Lyon : Déjeuner au Carré Royal, Musée de l'Imprimerie (Andy Warhol)


Retour à Lyon

Il était temps de revenir à Lyon, ville que j'aime beaucoup. Avec leur festival d'opéra qui se déroule toujours à peu près aux mêmes dates, l'escapade au printemps  est devenue une habitude. 
Départ du sud avec un temps maussade et venteux, direction l'A7 pas encore envahie par les voyageurs de Pâques. 


Arrêt à Valence où je change d'adresse coutumière. Ce n'est pas une très bonne idée, ou c'est  mon choix de choucroute qui est à blâmer. En tout cas, loin du régal alsacien, me voici avec de la charcuterie fade servie sur du chou bien acide. 



Pas mieux pour les desserts.  La même poudre à crème a à mon avis servi pour tout l'assortiment de mon assiette. Les pancakes paraissent surgelés et insipides. Bon, tant pis pour cette déception.

Avant le rush de la  fin de journée, l'entrée dans Lyon est encore assez facile. J'ai réservé cette fois au Campanile Berges du Rhône, bien placé et impeccablement tenu. L'hôtel dispose d'un parking, mais de petite taille et non réservable. Coup de chance, il en reste, voilà un problème résolu.

L'installation peut se faire sereinement dans la chambre décorée aux couleurs de la chaîne, avec ce vert (menthe ?) caractéristique.

Chambre au calme qui permet une nuit tranquille.


C'est parti pour une promenade dans le centre. Dès la première rue, je trouve la marque de fabrique de la ville : fenêtres avec des grilles ouvragées, souvent ornées de lambrequins ciselés.

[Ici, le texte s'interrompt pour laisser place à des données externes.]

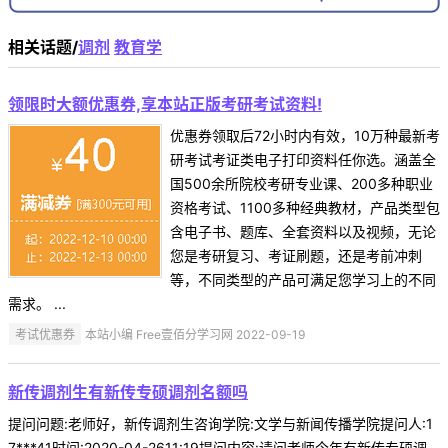
相关话题/
调剂
教育学
领限时大额优惠券,享本站正版考研考试资料!
优惠券领取后72小时内有效，10万种最新考
研考试考证类电子打印资料任你选。涵盖全
国500余所院校考研专业课、200多种职业
资格考试、1100多种经典教材，产品类型包
含电子书、题库、全套资料以及视频，无论
您是考研复习、考证刷题，还是考前冲刺
等，不同类型的产品可满足您学习上的不同
需求。 ...
考试优惠券
本站小编 Free壹佰分学习网 2022-09-19
新传调剂生有新传专硕调剂名额吗
提问问题:老师好，新传调剂生咨询学院:文学与新闻传播学院提问人:1
7***41时间:2020-04-2611:19提问内容:请问老师今年有新传专硕调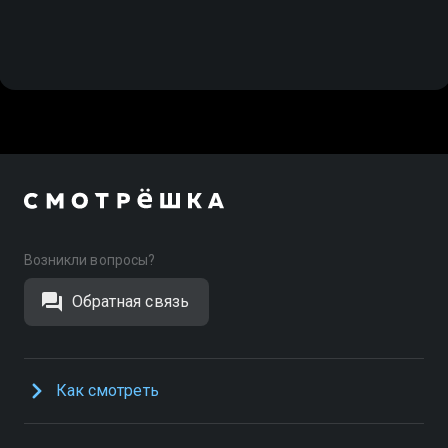
Возникли вопросы?
Обратная связь
Как смотреть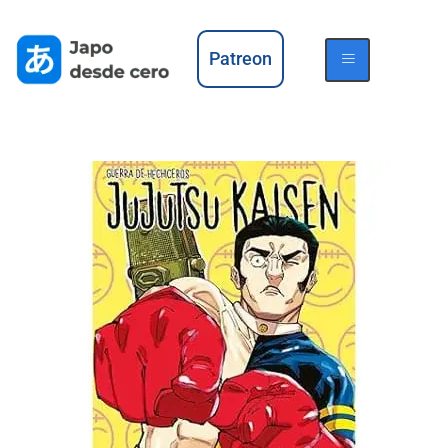
Patreon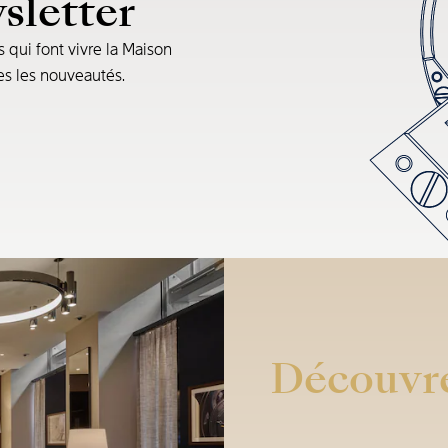
sletter
s qui font vivre la Maison
tes les nouveautés.
Découvre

Le Rhône tourbillonne comme souvent et, avec le ciel couvert, il a pris une teinte vert-de-gris. A l'arrière, les bâtiments de l'Hôtel-Dieu ont fait l'objet d'un vaste programme de rénovation avant de trouver une nouvelle vocation.


Dans la rue Édouard Herriot, le bassin est provisoirement couvert d'une plaque, en fait un gigantesque quadrillage à points. Les rectangles de couleur y dessinent une vaste mosaïque.



Une idée multicolore, associée à nouveau à la mosaïque. Dans cette ville, liée aux tissus, on a choisi de classer des motifs d'imprimés,  classés par période, pour décorer les accès au métro.

Il suffit de lever les yeux pour découvrir des détails décoratifs, comme ces frises qui me rappellent l'architecture grecque antique.

A l'Opéra

 


Il s'agit cependant de ne pas traîner. La représentation débute à 18:30 car Don Carlos, particulièrement dans sa version française en cinq actes, n'a rien d'une œuvre brève.
Pour tous les détails de la soirée,  il faut aller voir ici.

Marchés à Lyon


Le lendemain, le ciel s'annonce encore incertain mais le printemps est là. C'est la livrée jolie du poème de Charles d'Orléans, avec une floraison prospère qui pare la place des Célestins.




A Lyon, les affaires de bouche sont d'importance. Non seulement plusieurs halles y sont transformées en temples de la gastronomie, mais les marchés s'y tiennent nombreux, sur les places comme sur les quais.





Petit coup d’œil vers l'autre rive de la Saône, la colline de Fourvière avec le vieux Lyon à ses pieds.


Fromages vieillis, une promesse de saveurs intenses !

Mais le timing reste serré, j'ai réservé le déjeuner pour 12:30.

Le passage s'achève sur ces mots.